# Apartment Catio



## brezofleur (Dec 13, 2010)

How many of you have a catio and live in an apartment/rental?

We're on the 1st floor and have a decent sized patio. The apartment above us has a deck that is two feet short (in width) so ours extends past it.

We recently adopted a yorkie and purchased a patio doggy door and I know it's only a matter of minutes before Ody figures out how to use it too. He's an indoor kitty only and is only allowed outside under supervision or on a leash. He'll stay in our patio when we're there unless he's chasing birds in which he proceeds to jump right over the "fence". Little bugger. 

Below is an image of what our "fence" looks like along with one of the corners. What we're planning on doing is putting up two metal poles on each end and in the center and put up plastic chicken/bird wire of probably 7-8 feet tall. Because the deck above us does not extend the width of our patio, there will be space at the top.


























Is that smart to do? Leave the top free of any netting? Do you think Ody will be able to jump this plastic fencing? I know that cats find something sturdy, but because it will be up against the concrete, I'm afraid he'll find a way (unless I'm over-reacting and that he will not be able to jump up past the concrete with the plastic). Would it be better to create a "top" too?


----------



## Pixall (Oct 18, 2011)

We are planning on doing something similar. Seymour LOOOVES going out on the deck, no matter how cold it is. We would love to have a doggy door. We have not figured out if we are extending the lease here, but if we are, we are going to put mosquito netting around it(The bugs in the summer are TERRIBLE!!). Once we have the netting, we might do chicken wire, too, and then put in a doggy door. Then the dog and the two cats can have the patio whenever they want!

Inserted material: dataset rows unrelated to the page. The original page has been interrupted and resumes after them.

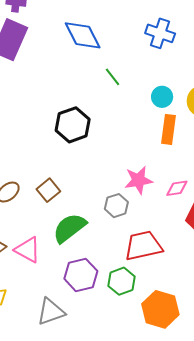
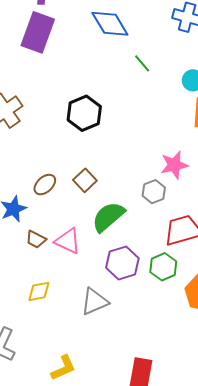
black hexagon: (73, 125) -> (84, 113), moved

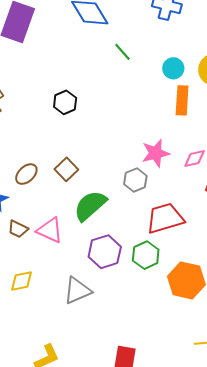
black hexagon: (84, 113) -> (65, 102), size x0.7

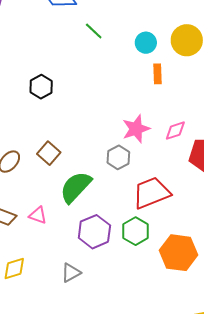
orange rectangle: (182, 100) -> (157, 74), size x0.7
pink triangle: (50, 230) -> (38, 215), size x0.7
gray triangle: (77, 290) -> (71, 273), size x0.7

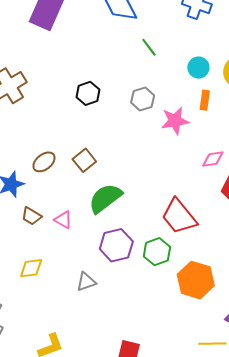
pink star: (136, 129) -> (175, 121), moved
gray hexagon: (118, 157) -> (143, 99), moved
red trapezoid: (151, 193) -> (179, 216), turned -117

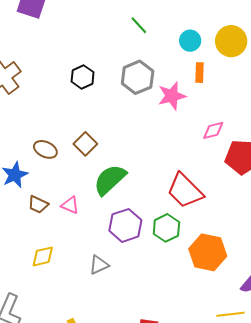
gray hexagon: (143, 99) -> (138, 77), size x1.4
brown ellipse: (44, 162) -> (45, 149), turned 70

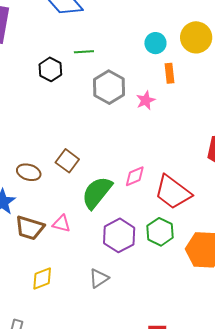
green line: (139, 25) -> (84, 52), moved, turned -42
black hexagon: (83, 77) -> (50, 69), moved
pink star: (172, 96) -> (146, 100), size x0.7
pink diamond: (213, 130) -> (135, 176), moved
brown trapezoid: (38, 205) -> (30, 228), size x1.4

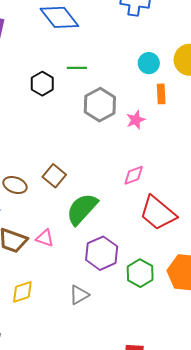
pink diamond: (135, 176) -> (134, 175), moved
green hexagon: (160, 232) -> (140, 273), moved

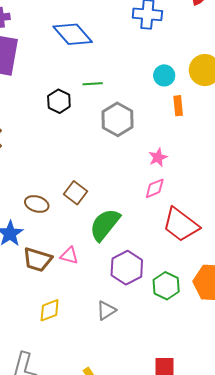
pink star: (136, 120) -> (158, 157), moved

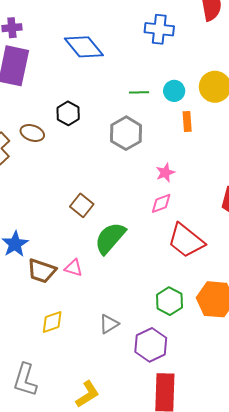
green line: (93, 84) -> (139, 92), moved
brown ellipse: (37, 204) -> (32, 133), moved
purple hexagon: (127, 268) -> (151, 345), moved

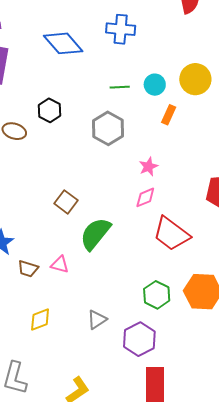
blue cross: (159, 29) -> (121, 29), moved
orange rectangle: (187, 122) -> (169, 115), turned 30
brown trapezoid: (42, 271) -> (28, 269), size x0.7

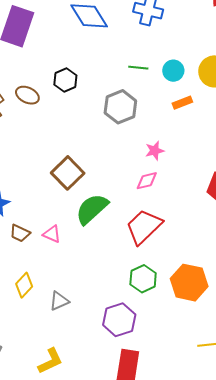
orange rectangle: (169, 115) -> (182, 103), turned 36
brown square: (66, 202) -> (68, 173), size x1.4
red trapezoid: (171, 234) -> (144, 227), moved, turned 90
yellow diamond: (40, 319) -> (24, 285), turned -35
gray triangle: (97, 320) -> (59, 301), moved

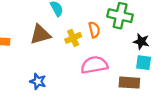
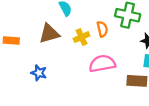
blue star: (38, 81) -> (39, 73), moved

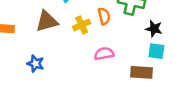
pink semicircle: (102, 64) -> (104, 54), size x0.7

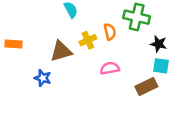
brown triangle: (47, 21) -> (61, 51), moved
brown rectangle: (141, 72) -> (146, 87), turned -30

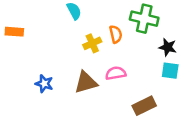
orange rectangle: (13, 44) -> (14, 32), moved
brown triangle: (61, 51) -> (86, 82), moved
brown rectangle: (146, 87) -> (144, 106), moved

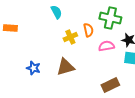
pink semicircle: (116, 73) -> (106, 46), moved

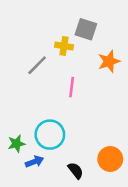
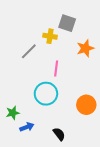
cyan circle: (50, 135) -> (46, 94), moved
orange circle: (110, 159) -> (86, 105), moved

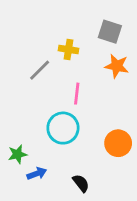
gray square: (67, 23) -> (110, 32), moved
orange star: (85, 48) -> (117, 66), turned 30

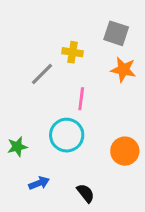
green star: (18, 154) -> (17, 147), moved

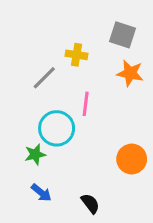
cyan circle: (67, 135) -> (57, 128), moved
green star: (17, 147) -> (35, 154), moved
blue arrow: (39, 183) -> (41, 193), turned 60

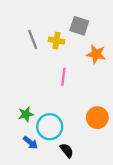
gray square: (122, 35) -> (79, 26), moved
gray line: (44, 78) -> (33, 39), moved, turned -66
cyan circle: (57, 128) -> (50, 127), moved

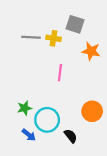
gray line: (33, 39) -> (31, 37), turned -66
black semicircle: (67, 150) -> (71, 136), moved

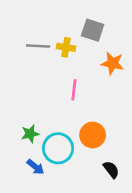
orange circle: (92, 111) -> (93, 135), moved
black semicircle: (71, 136) -> (111, 170), moved

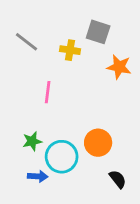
gray line: (38, 46) -> (27, 42), moved, turned 35
pink line: (74, 90) -> (48, 92), moved
blue arrow: (35, 167) -> (38, 176), turned -36

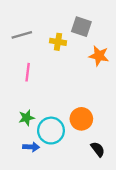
gray line: (27, 42) -> (22, 35), turned -54
pink line: (48, 92) -> (28, 72), moved

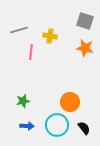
gray square: (81, 27) -> (85, 21), moved
pink line: (28, 72) -> (31, 52), moved
cyan circle: (51, 131) -> (57, 125), moved

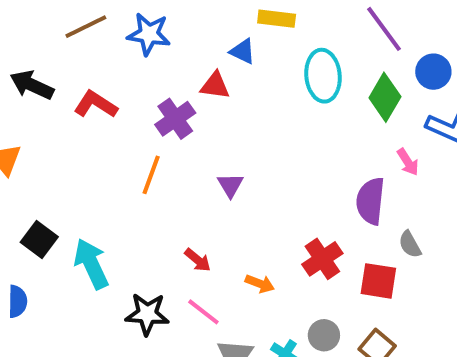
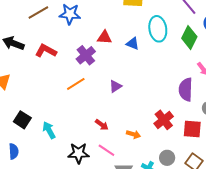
blue triangle: (243, 51) -> (133, 44), moved
orange line: (151, 175) -> (76, 84), turned 42
purple triangle: (230, 185) -> (116, 86), turned 32
cyan arrow: (91, 264) -> (49, 130), size x0.7

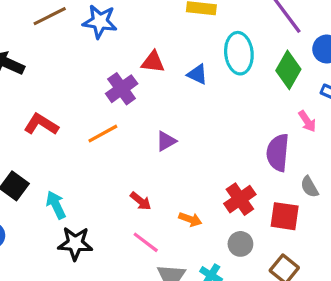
red L-shape: (46, 51) -> (41, 124), moved
black star: (79, 153) -> (75, 243), moved
gray circle: (167, 158) -> (240, 244), moved

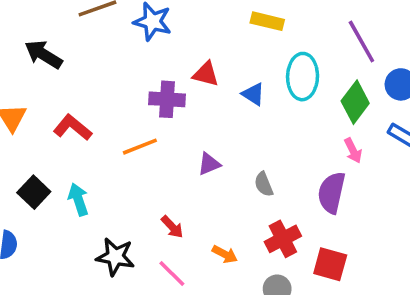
purple cross: (122, 89) -> (167, 99), turned 32
pink arrow: (307, 121) -> (353, 150), moved
gray semicircle: (309, 187) -> (264, 184), moved
cyan arrow: (56, 205) -> (78, 199), moved
black star: (75, 243) -> (115, 257), moved

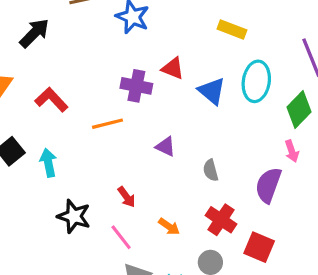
black arrow: (43, 54) -> (34, 33), turned 96
blue triangle: (253, 94) -> (212, 91), size x1.4
purple triangle: (209, 164) -> (165, 147), turned 40
red cross: (283, 239) -> (221, 220), turned -36

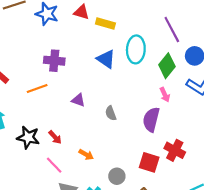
yellow rectangle: (232, 29) -> (105, 23), moved
red triangle: (173, 68) -> (82, 12), moved
black star: (74, 216) -> (28, 137), moved
red cross: (221, 220) -> (175, 150), moved

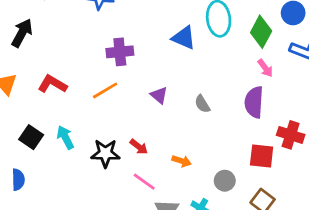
purple triangle: (78, 100) -> (159, 95), turned 32

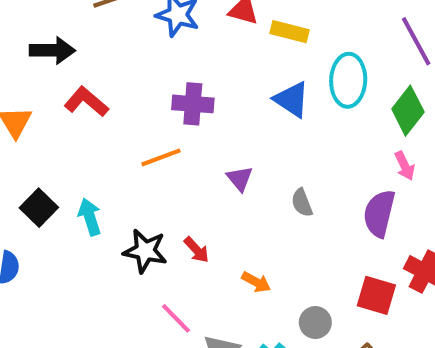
black arrow: (22, 33) -> (52, 50), turned 52
red L-shape: (52, 84) -> (86, 102), moved
pink line: (144, 182) -> (176, 318), moved

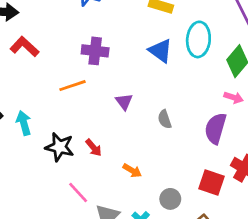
pink arrow: (405, 166) -> (234, 98), turned -48

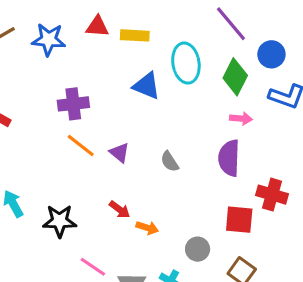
orange line: (73, 86) -> (81, 145), moved, turned 70
red arrow: (94, 148) -> (120, 209), moved

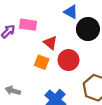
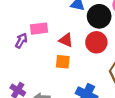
red circle: (69, 60) -> (96, 42), moved

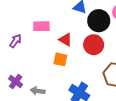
purple arrow: (21, 41) -> (15, 41), moved

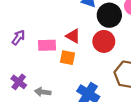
pink rectangle: (41, 26) -> (47, 45), moved

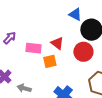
orange square: (68, 58) -> (50, 61), turned -32

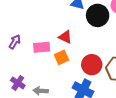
red circle: (83, 52) -> (92, 65), moved

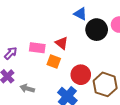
purple arrow: (15, 42) -> (11, 53), moved
orange square: (62, 57) -> (54, 61), turned 32

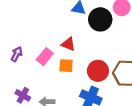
pink rectangle: (37, 48) -> (45, 57), turned -42
purple arrow: (11, 53) -> (17, 54), moved

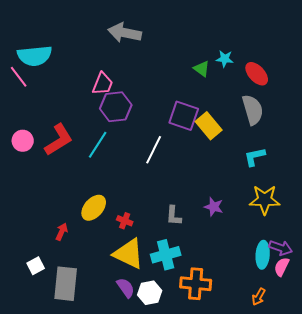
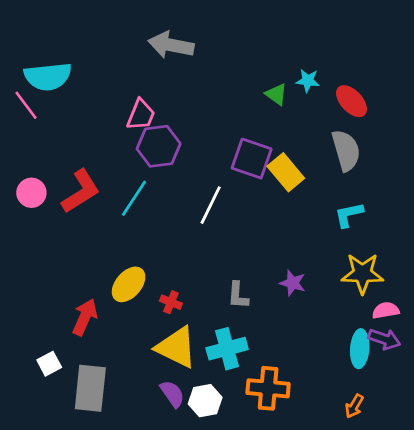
red arrow: (62, 232) -> (85, 317), size x1.5
pink semicircle: (282, 267) -> (386, 310), moved, turned 54

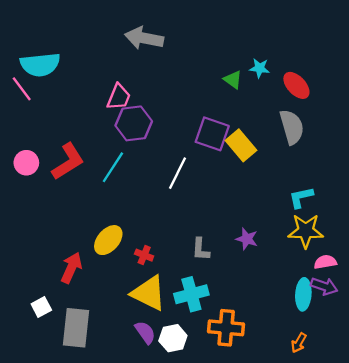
cyan L-shape: (349, 215) -> (301, 197), moved

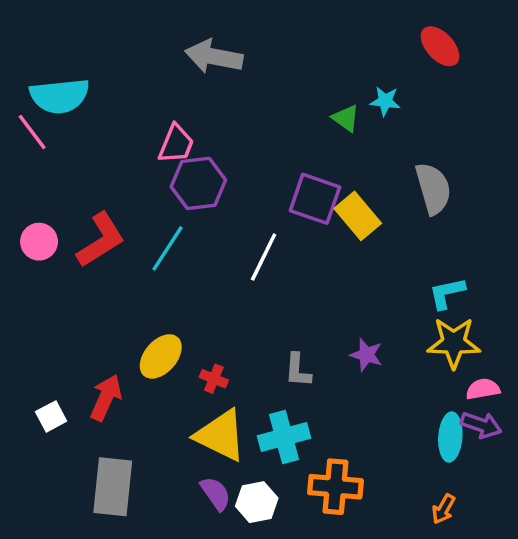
red ellipse: (296, 85) -> (440, 46), moved
white square: (41, 307) -> (51, 416), moved

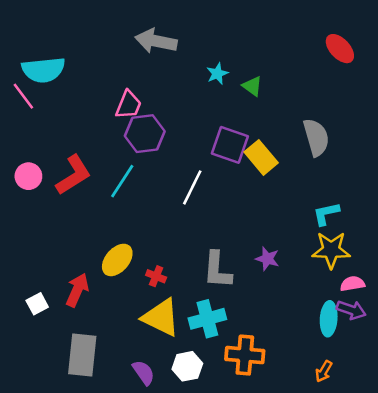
red ellipse: (440, 46) -> (340, 49), moved
cyan star: (385, 101) -> (217, 74), moved, turned -30
gray L-shape: (298, 370) -> (217, 270), size x1.5
purple semicircle: (216, 494) -> (144, 373), moved

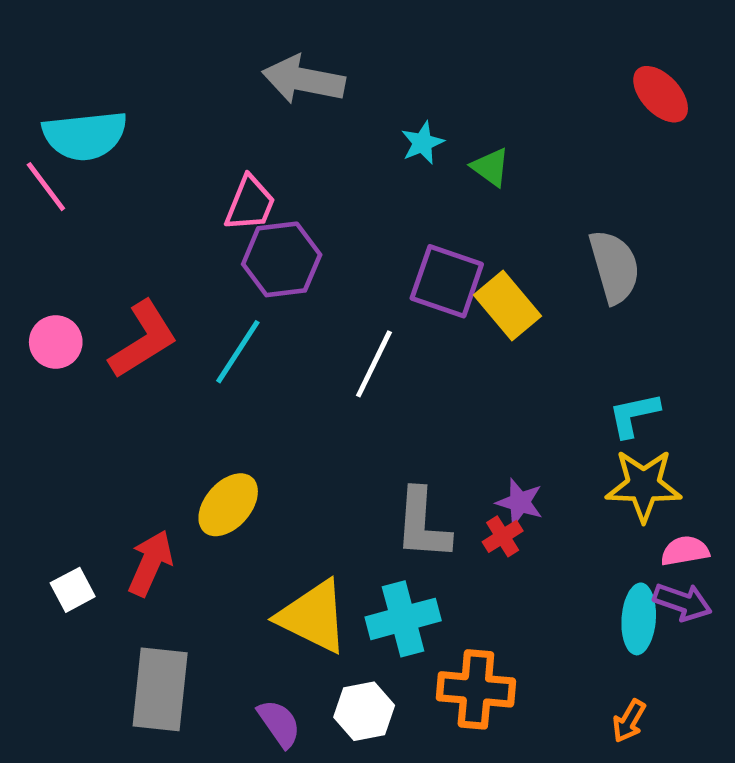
red cross: (156, 276) -> (503, 536), moved, turned 36

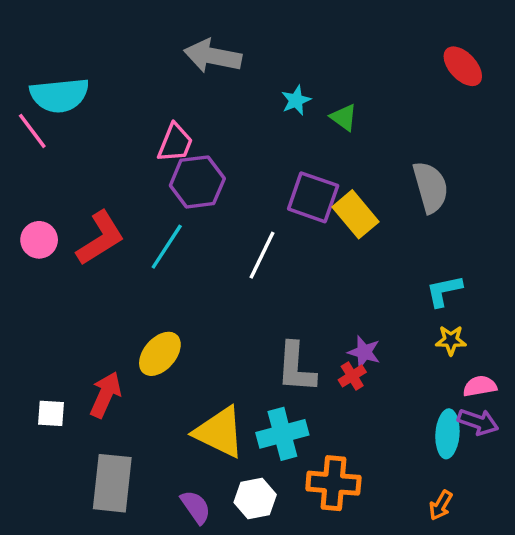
yellow star: (644, 485) -> (451, 340), size x0.6
white square: (73, 590) -> (51, 413), turned 32

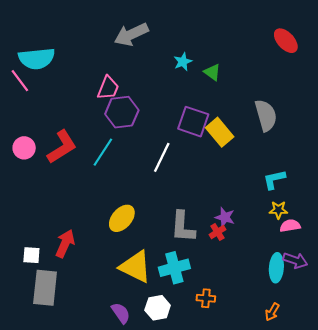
gray arrow: (213, 56) -> (131, 34), turned -36
yellow ellipse: (160, 354) -> (122, 218), moved
pink semicircle: (480, 386) -> (290, 226), moved
gray rectangle: (112, 483) -> (45, 288), moved
orange cross: (333, 483) -> (206, 298), size x0.6

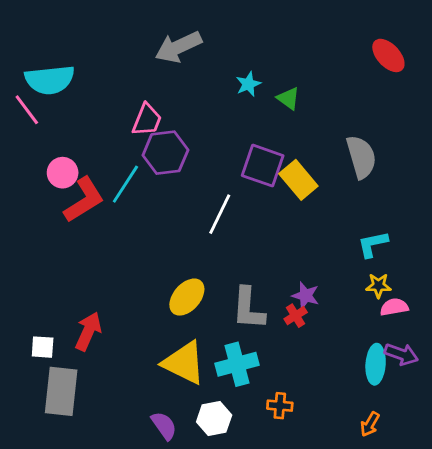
pink circle: (24, 148) -> (63, 173), moved
cyan line: (103, 152) -> (125, 184), moved
yellow ellipse: (122, 218) -> (187, 297), moved

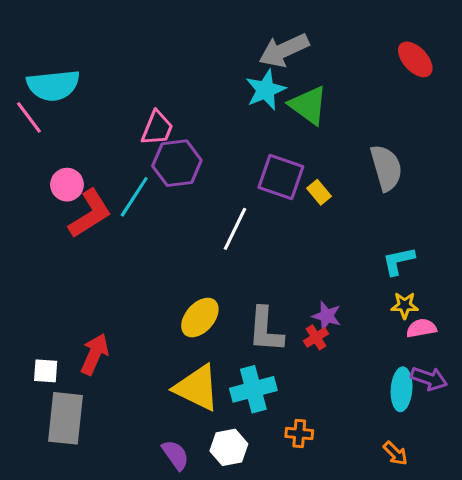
gray arrow: (178, 47) -> (284, 50), moved
cyan star: (248, 84) -> (266, 90), size x1.5
green triangle: (288, 98) -> (308, 105), size x1.6
yellow rectangle: (298, 180) -> (319, 192), size x0.6
orange arrow: (370, 424) -> (395, 453), turned -75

Our plan is to fully enclose it, though, so I don't know. Is Ody a climber?


----------



## brezofleur (Dec 13, 2010)

Ody's a jumper rather than a climber. But I haven't seen him climb so I'm not going to say that he isn't. He can easily jump to the concrete and jump to the top and right on over. But if there's an extra 2-3 feet of plastic, I don't know if he can/will.


----------



## jusjim (Jun 30, 2009)

Any way of fixing it so that the top bends inwards? That way it would be hard to get over.

Zenobi (otb) fell off my balcony and dropped about twelve feet soon after I adopted her. I think she was going through the bars after birds and jumped at one. I covered the bars with metal chicken wire to a height of three feet and she never tried to go over. But then she was an older cat; who knows what she would have done as a younger cat.


----------



## The Divine Miss M (Oct 4, 2011)

They sell cat fence toppers. I'd go with one of those. It's specifically designed to keep them in, and if you get a double keep others out. It's also easily installed and uninstalled which is a must in an apartment. Your idea sounds really good, but I would worry that the landlord would not appreciate 7-8 feet of chicken wire on his property. A topper should in theory be covered by those bushes, or at the very least barely be seen past them.


----------



## brezofleur (Dec 13, 2010)

The Divine Miss M said:


> They sell cat fence toppers. I'd go with one of those. It's specifically designed to keep them in, and if you get a double keep others out. It's also easily installed and uninstalled which is a must in an apartment. Your idea sounds really good, but I would worry that the landlord would not appreciate 7-8 feet of chicken wire on his property. A topper should in theory be covered by those bushes, or at the very least barely be seen past them.


I was worried about chicken wire (sturdy) but if I end up getting the fence topper, I think it would work out the best.

And lucky for me, I have an 8 foot hedge the borders my patio.


----------